▸ **To do**
Starting with the line that mentions "Dieu (Tawhid) (16, 2315)", repeat each line verbatim until the entries end, both ends included.

▸ **Task input**
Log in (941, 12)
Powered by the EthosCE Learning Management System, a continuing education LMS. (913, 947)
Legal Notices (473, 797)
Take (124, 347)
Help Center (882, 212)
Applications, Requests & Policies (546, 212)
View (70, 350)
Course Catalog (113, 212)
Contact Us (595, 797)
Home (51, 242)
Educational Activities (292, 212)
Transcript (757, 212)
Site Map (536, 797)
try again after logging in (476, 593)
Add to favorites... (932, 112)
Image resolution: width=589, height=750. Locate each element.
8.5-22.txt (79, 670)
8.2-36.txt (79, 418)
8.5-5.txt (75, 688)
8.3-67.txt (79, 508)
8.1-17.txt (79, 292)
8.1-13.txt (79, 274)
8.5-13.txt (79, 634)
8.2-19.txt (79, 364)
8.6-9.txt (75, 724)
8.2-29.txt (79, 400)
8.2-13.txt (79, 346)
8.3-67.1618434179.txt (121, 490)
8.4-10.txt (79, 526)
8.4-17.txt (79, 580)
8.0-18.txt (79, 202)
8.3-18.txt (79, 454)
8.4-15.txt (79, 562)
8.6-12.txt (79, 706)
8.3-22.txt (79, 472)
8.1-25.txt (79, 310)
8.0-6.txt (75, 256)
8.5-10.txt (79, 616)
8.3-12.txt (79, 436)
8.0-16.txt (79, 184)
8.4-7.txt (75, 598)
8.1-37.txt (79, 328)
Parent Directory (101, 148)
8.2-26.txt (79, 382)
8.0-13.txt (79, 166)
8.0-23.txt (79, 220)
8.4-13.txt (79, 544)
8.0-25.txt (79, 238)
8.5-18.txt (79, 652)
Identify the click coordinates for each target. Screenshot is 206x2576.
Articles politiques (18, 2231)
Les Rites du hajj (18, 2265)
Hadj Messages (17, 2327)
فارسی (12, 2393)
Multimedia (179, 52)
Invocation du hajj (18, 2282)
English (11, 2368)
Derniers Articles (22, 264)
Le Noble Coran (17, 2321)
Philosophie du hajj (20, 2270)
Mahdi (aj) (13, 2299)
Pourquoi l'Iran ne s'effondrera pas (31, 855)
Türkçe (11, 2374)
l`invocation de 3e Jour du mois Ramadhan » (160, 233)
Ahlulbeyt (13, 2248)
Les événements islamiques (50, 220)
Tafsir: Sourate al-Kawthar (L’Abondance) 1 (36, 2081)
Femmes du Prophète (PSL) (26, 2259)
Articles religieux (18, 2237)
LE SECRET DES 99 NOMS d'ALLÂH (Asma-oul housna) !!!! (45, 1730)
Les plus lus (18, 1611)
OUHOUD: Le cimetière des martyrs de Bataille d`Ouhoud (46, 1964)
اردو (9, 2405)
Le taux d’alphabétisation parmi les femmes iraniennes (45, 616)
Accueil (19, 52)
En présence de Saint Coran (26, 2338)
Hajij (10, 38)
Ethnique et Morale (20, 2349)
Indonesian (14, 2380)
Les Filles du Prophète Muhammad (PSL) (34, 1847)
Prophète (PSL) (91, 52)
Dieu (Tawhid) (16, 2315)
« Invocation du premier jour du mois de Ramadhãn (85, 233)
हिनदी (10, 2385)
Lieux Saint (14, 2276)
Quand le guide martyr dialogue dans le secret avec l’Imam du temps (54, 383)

▸ **Result for this task**
Dieu (Tawhid) (16, 2315)
« Invocation du premier jour du mois de Ramadhãn (85, 233)
हिनदी (10, 2385)
Lieux Saint (14, 2276)
Quand le guide martyr dialogue dans le secret avec l’Imam du temps (54, 383)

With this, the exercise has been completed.